Tiadanya Korelasi Debat

Pertanyaannya, mengapa performa debat calon presiden tak memiliki korelasi signifikan
dengan tingkat elektabilitas kandidat? Ada beberapa alasan untuk menjawabnya. Pertama, tradisi politik Indonesia belum menempatkan debat sebagai salah satu instrumen politik bagi masyarakat untuk menilai visi dan misi kandidat capres/cawapres. Apalagi, dalam sejarah pemilu demokratis, Indonesia baru dua kali menyelenggarakan pemilihan presiden secara langsung (pemilu 2004 dan 2009). Selama rezim Orde Baru, nyaris politik kita tanpa pelaksanaan pemilu presiden yang demokratis. Presiden dipilih oleh Majelis Permusyawaratan Rakyat (MPR) yang notabene adalah perpanjangan tangan Orde Baru.
Selain itu, pasca-reformasi, formula debat juga belum menjadi pilihan politik untuk "menguji" kualitas kandidat. Makanya, meski kita telah menyelenggarakan pemilu yang demokratis dan pemilihan presiden secara langsung pada 2004, debat belum menjadi instrumen politik untuk melihat kualitas kandidat.

Kedua, belum meratanya sebaran akses televisi bagi banyak pemilih di Indonesia. Mayoritas pemilih yang mempunyai banyak akses untuk menonton acara debat politik capres/cawapres umumnya adalah masyarakat yang tinggal perkotaan. Padahal, mayoritas pemilih dalam pilpres mendatang berada di pedesaan.
Ketiga, masih sedikitnya pemilih yang rasional. Sehingga motivasi dalam memilih capres/cawapres tidak didasarkan pada pertimbangan rasional tetapi pertimbangan tradiosional, seperti agama, kharisma, patron-klien, dan sebagainya.

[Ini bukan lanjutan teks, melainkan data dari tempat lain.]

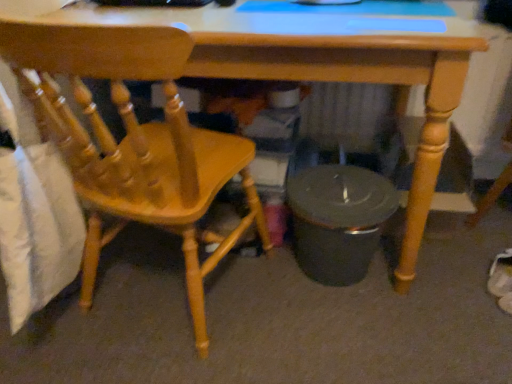 I want to click on vacant space to the right of matte wood chair at left, so click(x=315, y=331). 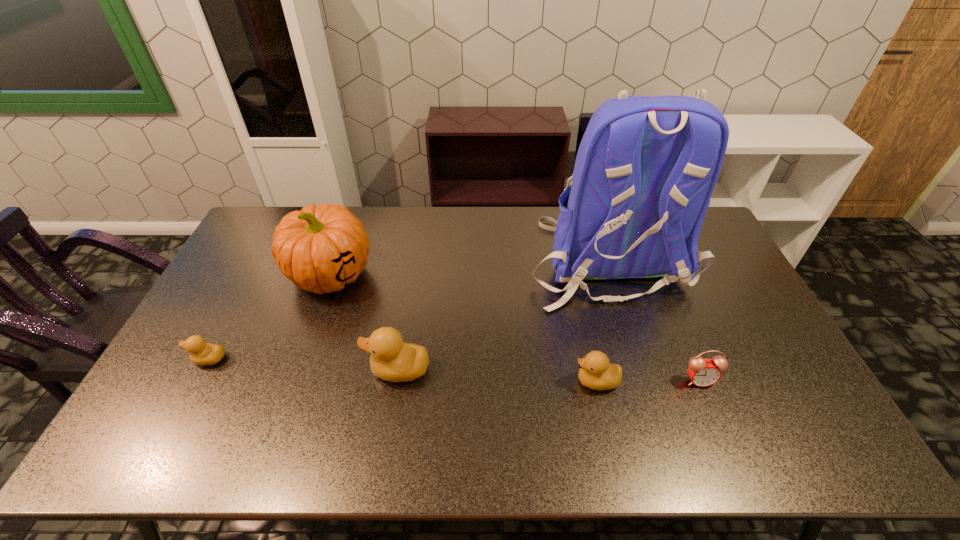 Where is `alarm clock located in the near edge section of the desktop`? The image size is (960, 540). alarm clock located in the near edge section of the desktop is located at coordinates (703, 372).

Keempat, masih lemahnya pendidikan politik. Secara umum, masyarakat belum memberikan penilaian yang positif terhadap debat. Apalagi, debat politik masih dianggap tabu dan tak sesuai dengan nilai-nilai ketimuran. Kelima, masyarakat sudah yakin dalam menentukan pilihan politiknya sebelum acara debat digelar (LSI, 2009), sehingga performa kandidat capres/cawapres dalam debat politik tak banyak mempengaruhi masyarakat untuk merubah pilihan politiknya.
Akhirnya, tiadanya korelasi antara debat dan elektabilitas politik menunjukkan betapa kita memang belum terbiasa dengan debat. Dan mungkin, karena elite politik kita juga belum siap berdebat di ruang publik. Mungkin nanti, bila pemilih rasional di Indonesia semakin meningkat dan pendidikan politik telah merata, debat adalah pilihan terbaik untuk "menguji" kualitas kandidat capres/cawapres. Sehingga performa kandidat dalam debat akan berpengaruh banyak pada tingkat elektabilitas kandidat. Dan debat politik bisa menjadi alternatif dan instrumen politik untuk mempengaruhi persepsi dan opini pemilih tentang kualitas debat capres/cawapres.